This post is a personal anecdote from the previous owner of Saber Feedback. You can read more recent Saber Feedback news here.


Saber Feedback makes use of Selenium to create accurate screenshots in over 500 different browser / operating system combinations. The problem I (and many Selenium users) face is that the drivers for selenium are not consistent in how they take screenshots. Most browser drivers in Selenium take a screenshot of the entire webpage, but version 2 of the Chrome driver, as well as the Safari driver only take screenshots of the viewport.

Most people suggest implementing a ‘scroll and stitch’ method to overcome this issue in Chrome and Safari, but this won’t always create accurate screenshots, eg: if the site has elements with css position: fixed; those elements may end up in the screenshots multiple times, in different places. This issue can be overcome in many cases by changing these elements to position: absolute;, but this method falls down if elements are positioned relative to the scroll position using javascript.

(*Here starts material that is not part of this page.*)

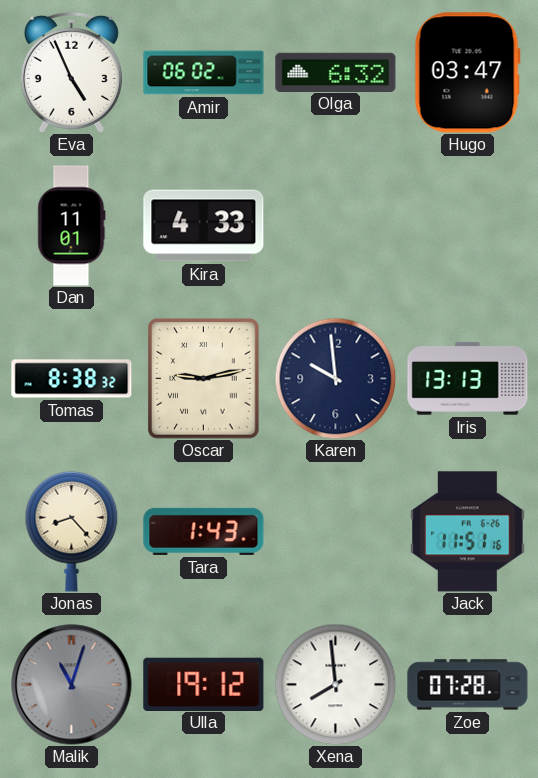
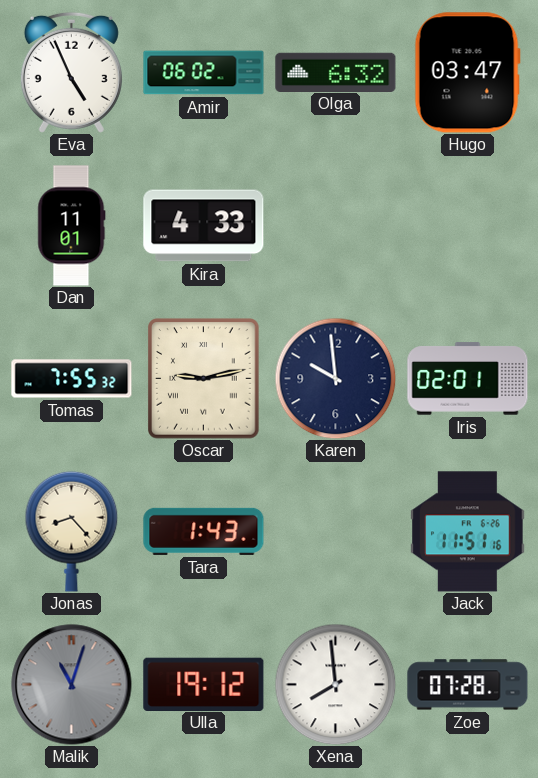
Tomas: 8:38 -> 7:55
Iris: 13:13 -> 02:01
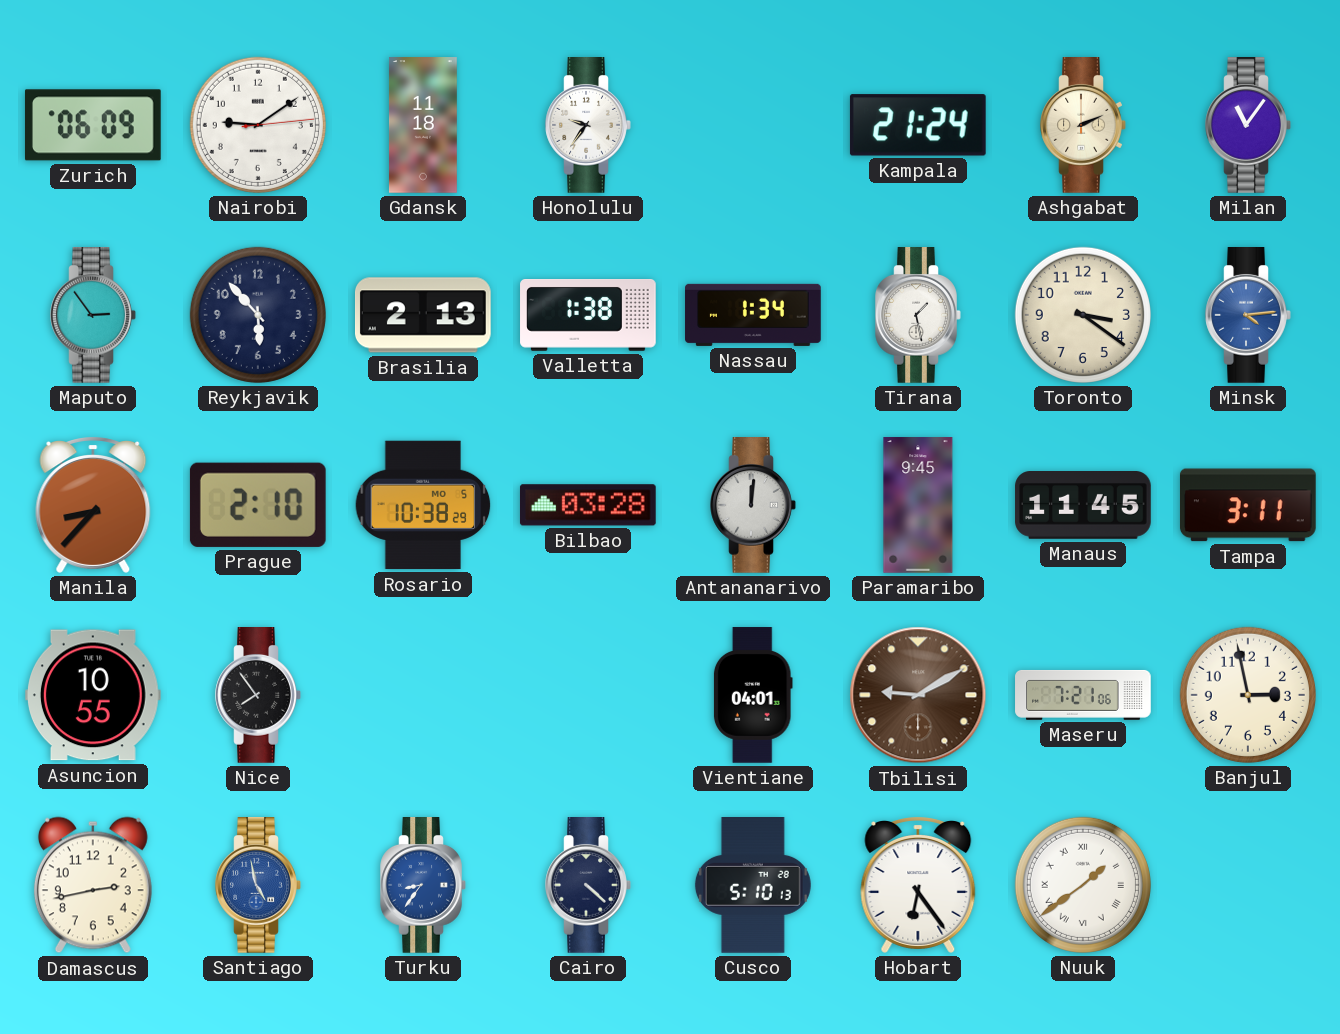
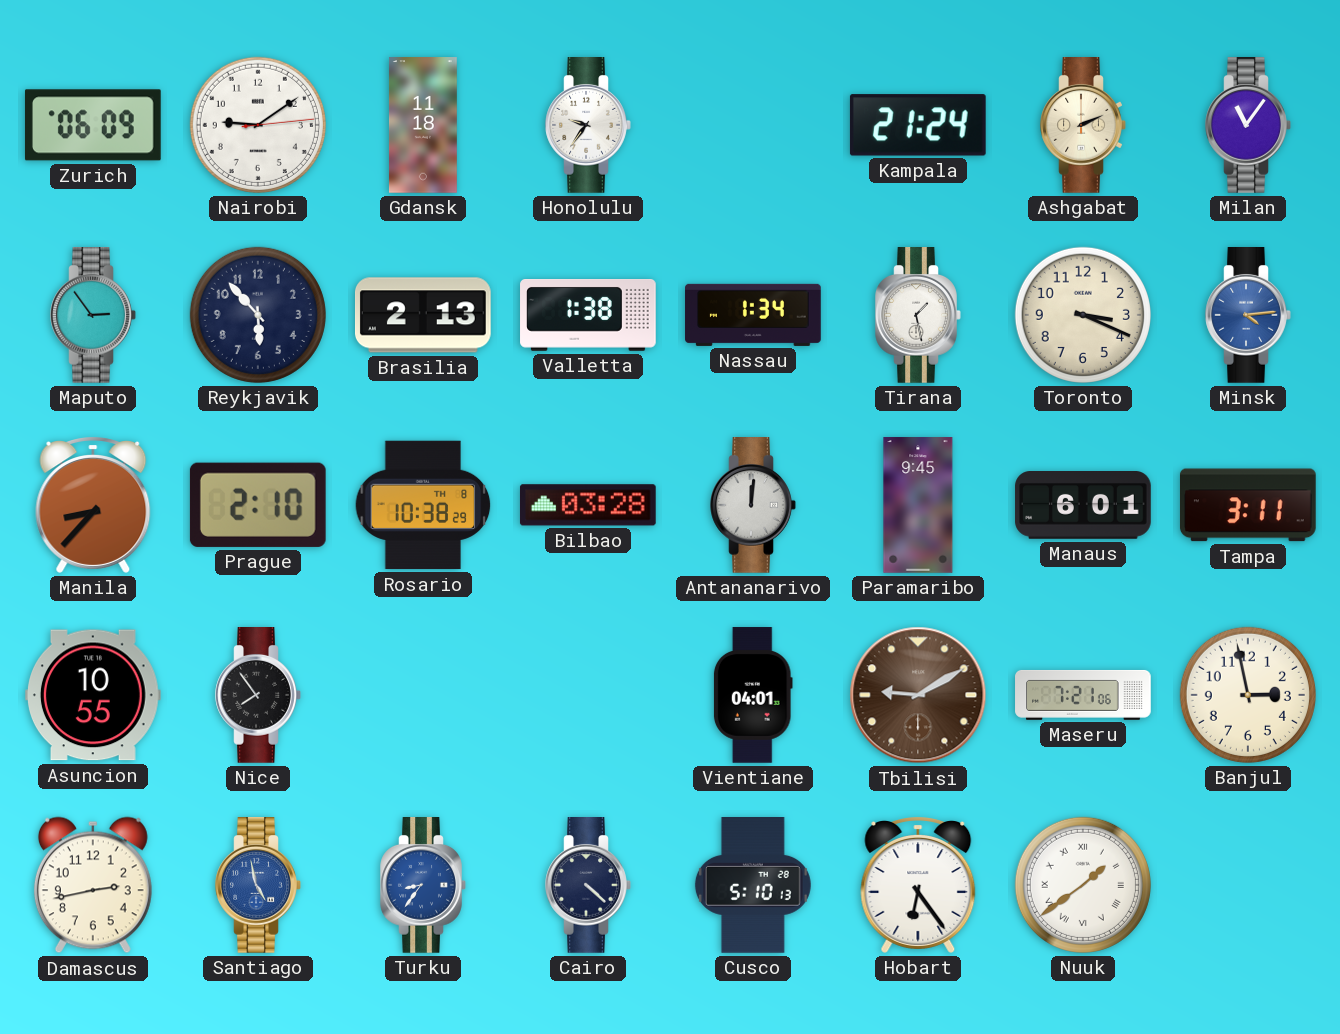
Toronto: 3:21 -> 3:19
Rosario date: MO 5 -> TH 8
Manaus: 11:45 -> 6:01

The solution I ended up using for Saber Feedback is modified version of ‘scroll and stitch’, making use of iframes to avoid scrolling the page:

  1. Instead of navigating to the page you’d like to screenshot, navigate to a page containing nothing but an iframe. The iframe contains the desired screenshot page, and must be sized to contain the entire page without scrolling.
  2. Take a screenshot of the viewport
  3. Scroll the page right by the width the screenshot
  4. Do this until you have screenshots for the entire width of the page
  5. Scroll the page down by height of the screenshot and takes screenshots for that row
  6. Stitch the screenshots together

Here’s the sample code, it’s in Ruby, but can easily be ported to your favourite language

# needs the selenium-webdriver and mini_magick gems

# Substitute these with the size of your web page
page_width = 2000
page_height = 4000

height_captured = 0
y_tiles = 0

driver = Selenium::WebDriver # Connect to your Selenium Webdriver
driver.navigate.to iframe_url
driver.manage.window.maximize

while height_captured < page_height
  width_captured = 0
  x_tiles = 0

  while width_captured < page_width
    tile_file = "screenshot-#{y_tiles}-#{x_tiles}.png"

    driver.execute_script "window.scrollTo(#{width_captured}px, #{height_captured});"

    driver.save_screenshot tile_file

    screenshot = MiniMagick::Image.new tile_file
    width_captured += screenshot.width
    x_tiles += 1
  end

  height_captured += screenshot.height
  y_tiles += 1
end

# Use imagemagick's montage command to stitch the screenshot tiles together
`montage screenshot-[0-#(y_tiles}]-[0-#{x_tiles}].png -tile #{x_tiles}x#{y_tiles} -geometry #{screenshot.width}x#{screenshot.height}+0+0 screenshot.png`

This method works with both version 2 of Chrome Driver, and all versions of Safari Driver - Chrome Driver version 1 already takes full page screenshots.